Now millennials are on track to change how commercial real estate is bought and sold.

A webinar titled “Commercial Real Estate Outlook: The Convergence of Capital, Regulation and Technology,” recently hosted by National Real Estate Investor, dug into this topic.

“Real estate has been, historically, a very opaque industry,” said Adam Hooper, chief executive officer of commercial real estate crowdfunding platform Real Crowd.

Many of the investments taking place on golf courses and through fund-manager business relationships will be replaced by real-time hands-on technology which is how millennials navigate their lifestyles.

And commercial real estate executives best take notice, speakers said. Millennials are set to receive $20 trillion to $30 trillion over the next several years from generational wealth transfers, Hooper pointed out.

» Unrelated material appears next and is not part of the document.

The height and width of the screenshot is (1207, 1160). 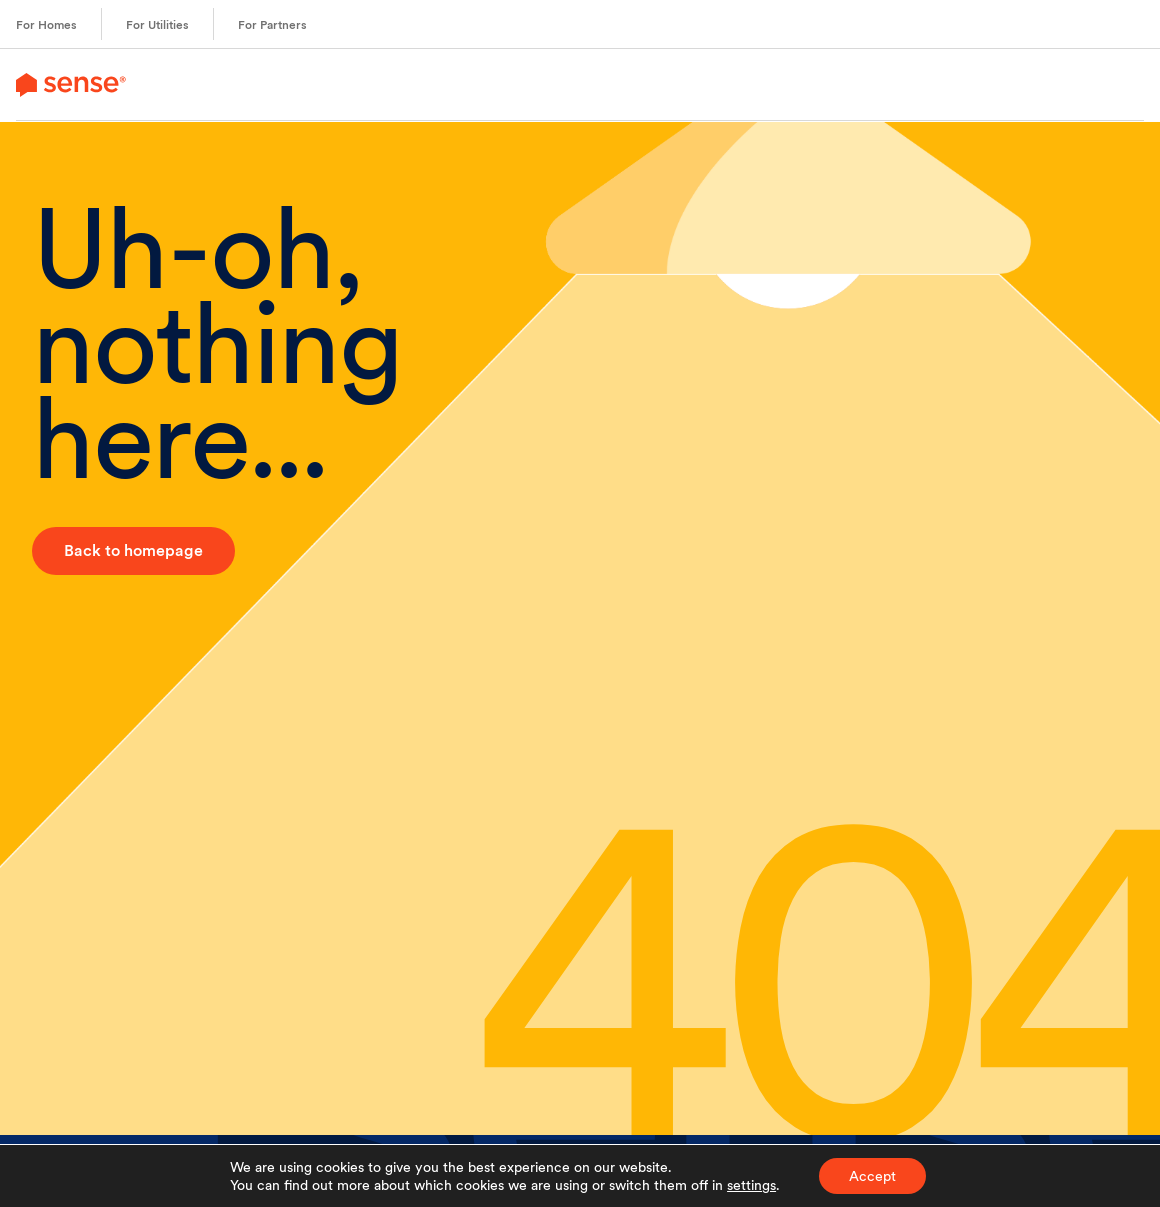 What do you see at coordinates (272, 25) in the screenshot?
I see `For Partners` at bounding box center [272, 25].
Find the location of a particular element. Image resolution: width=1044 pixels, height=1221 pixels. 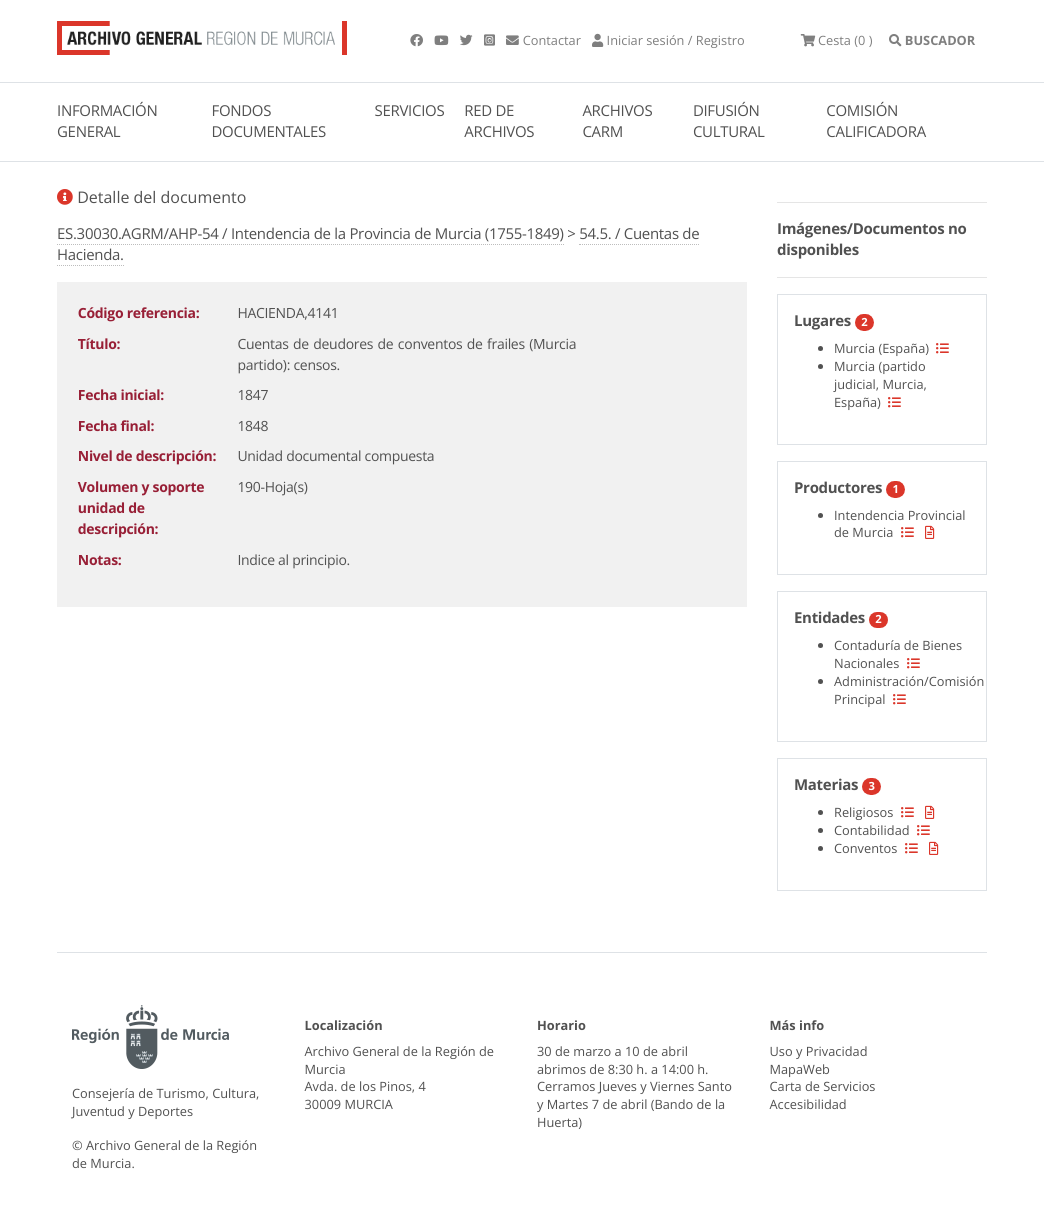 Accesibilidad is located at coordinates (808, 1104).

Along with immediacy of information, this generation of investors will expect more transparency than prior age groups. They are also actively interested in making investments that have a positive impact on the neighborhoods surrounding assets, and grew up during the damage of the Great Recession, said Troy Merkel, a partner at accounting firm RSM, making for a higher-maintenance financial participant.

“They’re demanding much more from their advisors,” Merkel said. “That’s something that the real estate community really needs to focus on when they’re looking at this new investor class.”

And with technology at everyone’s fingertips, he said: “Being limited to what a broker can show you is insane to them.”

That means that if commercial real estate firms haven’t beefed up and streamlined their technological capabilities, they are going to be in catch-up mode. This includes software for accounting, property management, investor management and back-office automation, many of which can now be merged into one dashboard.

There will also be more use of blockchain transactions in commercial real estate, though that is still in the early stages.

As of now, millennials are inheriting a solid investment industry, thanks in no small part to a strong macroeconomic picture. GDP growth is forecast to increase 3.1 percent over the next few years, due to tax reform and other measures.

Valuations have risen for all asset classes except retail, and there is $191 billion ready to move, up 32 percent from 2016. We’ll find out if the commercial real estate industry can accommodate its investors.